## Aim of the exercise
Leave out the images and return all the data word for word.

## Given records
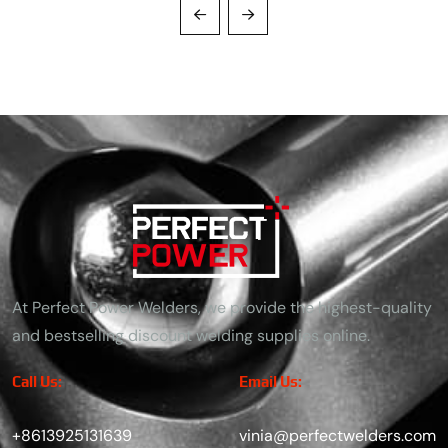
At Perfect Power Welders, we provide the highest-quality
and bestselling discount welding supplies online.
Call Us:
Email Us:
+8613925131639
vinia@perfectwelders.com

## Result of the exercise
At Perfect Power Welders, we provide the highest-quality
and bestselling discount welding supplies online.
Call Us:
Email Us:
+8613925131639
vinia@perfectwelders.com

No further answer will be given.